[ros_speech_recognition] Add vosk engine

nakane11 commented 1 year ago

This PR enables vosk engine in speech recognition. More APIs became available after SpeechRecognition==3.9.0. Vosk is a speech recognition toolkit which works offline and supports Japanese.

Sample (tested with PR2)

$ wget https://alphacephei.com/vosk/models/vosk-model-small-ja-0.22.zip -P /tmp
$ unzip /tmp/vosk-model-small-ja-0.22.zip -d /tmp

<launch>
  <arg name="audio_topic" default="/audio" doc="Name of audio topic captured from microphone" />
  <arg name="voice_topic" default="/speech_to_text" doc="Name of text topic of recognized speech" />
  <arg name="n_channel" default="1" doc="Number of channels of audio topic and microphone. '$ pactl list short sinks' to check your hardware" />
  <arg name="depth" default="16" doc="Bit depth of audio topic and microphone. '$ pactl list short sinks' to check your hardware" />
  <arg name="sample_rate" default="16000" doc="Frame rate of audio topic and microphone. '$ pactl list short sinks' to check your hardware"/>
  <arg name="device" default="" doc="Card and device number of microphone (e.g. hw:0,0). you can check card number and device number by '$ arecord -l', then uses hw:[card number],[device number]" />
  <arg name="engine" default="Vosk" doc="Speech to text engine. TTS engine, Google, GoogleCloud, Sphinx, Wit, Bing Houndify, IBM" />
  <arg name="language" default="en-US" doc="Speech to text language. For Japanese, set ja" />
  <arg name="continuous" default="true" doc="If false, /speech_recognition service is published. If true, /speech_to_text topic is published." />
  <arg name="auto_start" default="true" doc="Whether speech_recognition starts automatically or not.
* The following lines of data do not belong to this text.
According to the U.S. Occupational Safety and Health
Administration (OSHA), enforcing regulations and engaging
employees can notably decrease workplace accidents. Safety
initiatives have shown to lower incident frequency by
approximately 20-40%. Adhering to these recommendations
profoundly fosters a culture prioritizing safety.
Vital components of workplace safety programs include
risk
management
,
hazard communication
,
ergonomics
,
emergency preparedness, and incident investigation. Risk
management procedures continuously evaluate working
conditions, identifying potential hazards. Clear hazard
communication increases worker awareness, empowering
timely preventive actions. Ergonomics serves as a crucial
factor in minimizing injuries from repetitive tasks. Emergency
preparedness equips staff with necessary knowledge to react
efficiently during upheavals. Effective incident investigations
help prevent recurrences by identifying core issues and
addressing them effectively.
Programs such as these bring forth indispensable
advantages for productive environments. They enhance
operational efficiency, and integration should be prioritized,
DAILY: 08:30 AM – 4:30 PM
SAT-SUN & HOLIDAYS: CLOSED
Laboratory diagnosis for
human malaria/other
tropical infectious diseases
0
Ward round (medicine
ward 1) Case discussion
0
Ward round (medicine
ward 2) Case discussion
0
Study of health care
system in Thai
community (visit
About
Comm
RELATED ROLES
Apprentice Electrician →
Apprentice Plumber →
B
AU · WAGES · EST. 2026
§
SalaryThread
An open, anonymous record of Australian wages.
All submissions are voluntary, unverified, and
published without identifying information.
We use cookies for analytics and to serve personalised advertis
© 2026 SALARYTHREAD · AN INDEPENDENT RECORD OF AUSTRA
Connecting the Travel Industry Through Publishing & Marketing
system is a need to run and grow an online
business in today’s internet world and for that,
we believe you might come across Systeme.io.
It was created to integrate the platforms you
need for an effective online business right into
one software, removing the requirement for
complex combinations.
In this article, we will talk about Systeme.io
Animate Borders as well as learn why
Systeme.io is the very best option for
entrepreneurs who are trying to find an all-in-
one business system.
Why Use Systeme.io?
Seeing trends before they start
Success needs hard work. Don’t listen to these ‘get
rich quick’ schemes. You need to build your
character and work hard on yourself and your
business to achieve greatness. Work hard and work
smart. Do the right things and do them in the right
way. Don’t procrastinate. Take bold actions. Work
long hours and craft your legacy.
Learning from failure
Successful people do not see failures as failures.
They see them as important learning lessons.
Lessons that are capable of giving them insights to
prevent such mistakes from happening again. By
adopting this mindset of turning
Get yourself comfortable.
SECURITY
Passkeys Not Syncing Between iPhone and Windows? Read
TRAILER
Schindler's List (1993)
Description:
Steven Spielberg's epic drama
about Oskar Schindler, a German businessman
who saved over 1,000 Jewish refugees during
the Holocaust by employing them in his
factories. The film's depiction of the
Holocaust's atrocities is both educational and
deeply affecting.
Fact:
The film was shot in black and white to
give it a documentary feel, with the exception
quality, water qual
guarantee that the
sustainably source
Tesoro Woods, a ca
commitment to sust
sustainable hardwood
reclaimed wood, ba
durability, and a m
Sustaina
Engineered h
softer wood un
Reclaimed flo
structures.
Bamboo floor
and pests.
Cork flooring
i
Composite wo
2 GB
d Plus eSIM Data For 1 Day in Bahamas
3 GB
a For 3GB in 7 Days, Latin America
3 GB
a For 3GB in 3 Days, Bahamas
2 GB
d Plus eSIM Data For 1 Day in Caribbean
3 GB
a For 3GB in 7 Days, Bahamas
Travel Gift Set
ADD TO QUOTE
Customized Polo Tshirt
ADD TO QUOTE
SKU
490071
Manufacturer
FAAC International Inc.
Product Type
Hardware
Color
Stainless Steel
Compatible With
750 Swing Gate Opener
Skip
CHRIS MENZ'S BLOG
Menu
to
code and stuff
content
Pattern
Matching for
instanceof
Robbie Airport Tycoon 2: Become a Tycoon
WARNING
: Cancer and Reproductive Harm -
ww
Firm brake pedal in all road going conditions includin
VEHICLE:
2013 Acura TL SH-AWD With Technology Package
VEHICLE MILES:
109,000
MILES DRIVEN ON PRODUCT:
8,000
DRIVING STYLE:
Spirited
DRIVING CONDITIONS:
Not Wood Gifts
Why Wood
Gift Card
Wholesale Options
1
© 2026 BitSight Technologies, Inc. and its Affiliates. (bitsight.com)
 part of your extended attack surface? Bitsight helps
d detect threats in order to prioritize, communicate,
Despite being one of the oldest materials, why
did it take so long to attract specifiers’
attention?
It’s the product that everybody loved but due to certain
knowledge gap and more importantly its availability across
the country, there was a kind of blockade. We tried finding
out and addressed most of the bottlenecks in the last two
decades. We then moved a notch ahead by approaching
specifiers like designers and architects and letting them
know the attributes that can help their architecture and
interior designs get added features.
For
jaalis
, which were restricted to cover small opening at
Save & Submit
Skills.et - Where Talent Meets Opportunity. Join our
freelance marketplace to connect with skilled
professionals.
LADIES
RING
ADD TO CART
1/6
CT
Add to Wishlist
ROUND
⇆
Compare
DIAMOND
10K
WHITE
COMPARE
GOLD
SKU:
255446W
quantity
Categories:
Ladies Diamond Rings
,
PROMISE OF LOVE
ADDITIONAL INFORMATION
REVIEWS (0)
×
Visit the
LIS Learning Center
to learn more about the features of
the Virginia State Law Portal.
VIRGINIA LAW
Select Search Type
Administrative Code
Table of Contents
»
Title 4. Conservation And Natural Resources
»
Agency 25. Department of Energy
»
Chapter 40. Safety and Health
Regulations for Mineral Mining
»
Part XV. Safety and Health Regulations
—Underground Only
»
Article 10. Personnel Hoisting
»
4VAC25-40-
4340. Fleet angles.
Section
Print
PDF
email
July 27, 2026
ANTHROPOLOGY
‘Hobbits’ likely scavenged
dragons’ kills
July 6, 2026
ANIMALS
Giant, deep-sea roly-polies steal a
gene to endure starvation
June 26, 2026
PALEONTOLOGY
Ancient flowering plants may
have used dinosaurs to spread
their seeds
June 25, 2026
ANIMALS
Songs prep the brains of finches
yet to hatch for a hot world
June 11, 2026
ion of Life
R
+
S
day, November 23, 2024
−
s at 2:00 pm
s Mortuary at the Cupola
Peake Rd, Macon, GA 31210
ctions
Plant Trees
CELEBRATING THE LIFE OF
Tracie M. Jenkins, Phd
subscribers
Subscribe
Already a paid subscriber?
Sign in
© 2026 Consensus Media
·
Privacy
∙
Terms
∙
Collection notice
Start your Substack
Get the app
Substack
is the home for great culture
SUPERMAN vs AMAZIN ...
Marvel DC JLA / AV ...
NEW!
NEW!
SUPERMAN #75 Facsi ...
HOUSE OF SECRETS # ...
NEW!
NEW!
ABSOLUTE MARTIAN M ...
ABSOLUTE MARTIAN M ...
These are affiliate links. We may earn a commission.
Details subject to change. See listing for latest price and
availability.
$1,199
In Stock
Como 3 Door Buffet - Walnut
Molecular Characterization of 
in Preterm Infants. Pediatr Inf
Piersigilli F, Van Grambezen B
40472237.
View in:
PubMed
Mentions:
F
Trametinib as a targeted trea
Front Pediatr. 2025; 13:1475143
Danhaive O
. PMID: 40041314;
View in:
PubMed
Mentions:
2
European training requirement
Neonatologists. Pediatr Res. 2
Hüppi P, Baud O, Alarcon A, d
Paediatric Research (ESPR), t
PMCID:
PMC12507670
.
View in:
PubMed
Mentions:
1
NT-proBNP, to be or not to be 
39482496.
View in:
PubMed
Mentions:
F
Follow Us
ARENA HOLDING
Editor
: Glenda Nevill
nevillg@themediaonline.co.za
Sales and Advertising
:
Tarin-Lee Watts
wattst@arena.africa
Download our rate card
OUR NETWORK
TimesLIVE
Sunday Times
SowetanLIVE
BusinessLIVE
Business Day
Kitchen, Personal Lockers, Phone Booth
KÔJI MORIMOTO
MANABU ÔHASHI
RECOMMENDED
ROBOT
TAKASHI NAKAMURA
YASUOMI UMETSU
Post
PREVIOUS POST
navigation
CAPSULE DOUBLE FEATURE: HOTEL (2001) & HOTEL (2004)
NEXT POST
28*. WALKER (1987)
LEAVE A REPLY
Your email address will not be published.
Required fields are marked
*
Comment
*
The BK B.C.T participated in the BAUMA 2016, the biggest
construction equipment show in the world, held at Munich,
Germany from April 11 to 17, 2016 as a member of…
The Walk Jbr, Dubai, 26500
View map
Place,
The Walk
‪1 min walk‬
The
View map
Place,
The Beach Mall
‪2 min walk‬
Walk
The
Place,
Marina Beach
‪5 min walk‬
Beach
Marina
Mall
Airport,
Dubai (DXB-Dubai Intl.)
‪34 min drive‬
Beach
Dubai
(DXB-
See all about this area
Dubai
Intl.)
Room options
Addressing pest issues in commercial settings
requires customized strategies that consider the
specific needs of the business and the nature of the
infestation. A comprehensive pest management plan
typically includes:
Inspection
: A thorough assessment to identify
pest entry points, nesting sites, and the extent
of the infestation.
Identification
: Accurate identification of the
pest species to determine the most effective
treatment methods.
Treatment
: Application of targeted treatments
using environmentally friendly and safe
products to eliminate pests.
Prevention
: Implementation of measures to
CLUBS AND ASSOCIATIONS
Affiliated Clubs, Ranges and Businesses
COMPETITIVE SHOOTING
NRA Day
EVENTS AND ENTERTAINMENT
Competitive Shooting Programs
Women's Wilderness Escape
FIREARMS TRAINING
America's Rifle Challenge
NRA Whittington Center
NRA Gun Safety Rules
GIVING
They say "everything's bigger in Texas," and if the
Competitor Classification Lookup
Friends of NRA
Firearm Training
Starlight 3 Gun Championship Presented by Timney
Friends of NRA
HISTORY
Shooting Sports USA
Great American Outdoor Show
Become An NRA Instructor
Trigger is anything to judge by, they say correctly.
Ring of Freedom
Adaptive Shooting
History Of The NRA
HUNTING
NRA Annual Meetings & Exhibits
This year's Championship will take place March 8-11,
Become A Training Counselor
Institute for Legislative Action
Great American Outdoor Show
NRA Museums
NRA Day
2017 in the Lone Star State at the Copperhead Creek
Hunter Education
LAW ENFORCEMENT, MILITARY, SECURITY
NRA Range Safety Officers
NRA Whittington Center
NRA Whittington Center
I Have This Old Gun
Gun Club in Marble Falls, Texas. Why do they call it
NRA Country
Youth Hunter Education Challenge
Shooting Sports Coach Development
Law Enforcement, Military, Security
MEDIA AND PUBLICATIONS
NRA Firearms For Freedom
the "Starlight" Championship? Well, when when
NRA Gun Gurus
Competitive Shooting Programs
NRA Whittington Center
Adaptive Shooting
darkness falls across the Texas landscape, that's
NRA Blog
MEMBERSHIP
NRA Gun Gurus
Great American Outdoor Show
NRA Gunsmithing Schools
This parameter works when continuous is true" />

  <arg name="self_cancellation" default="true" doc="Do not recognize the audio when robot is speaking or not." />
  <arg name="tts_tolerance" default="1.0" doc="Tolerance second for recognizing whether robot is speaking or not" />
  <arg name="tts_action_names" default="['sound_play']" doc="tts action name. these servers outputs are ignored by sound_recognition" />

  <node name="speech_recognition"
        pkg="ros_speech_recognition" type="speech_recognition_node.py"
        respawn="true"
        output="screen">
    <rosparam subst_value="true">
      audio_topic: $(arg audio_topic)
      voice_topic: $(arg voice_topic)
      n_channel: $(arg n_channel)
      depth: $(arg depth)
      sample_rate: $(arg sample_rate)
      engine: $(arg engine)
      language: $(arg language)
      continuous: $(arg continuous)
      auto_start: $(arg auto_start)
      self_cancellation: $(arg self_cancellation)
      tts_tolerance: $(arg tts_tolerance)
      tts_action_names: $(arg tts_action_names)
      vosk_model_path: /tmp/vosk-model-small-ja-0.22
    </rosparam>
  </node>

</launch>

nakane11 commented 1 year ago

Misrecognition for speech is few, but to avoid it for silence, I use a filter as https://github.com/nakane11/navigation_pr2/blob/d57d4253b36c96a0679753cda7a254dd8e333c1d/node_scripts/filter_vosk.py

mqcmd196 commented 1 year ago

How about download model when launch this node at first

nakane11 commented 1 year ago

Thank you!
It's a good idea. I'll update it.

nakane11 commented 1 year ago

@mqcmd196 If vosk_model_path is specified, load it as priority. If vosk_model_path is none and languageis en-US or ja, models already downloaded to trained_data are used.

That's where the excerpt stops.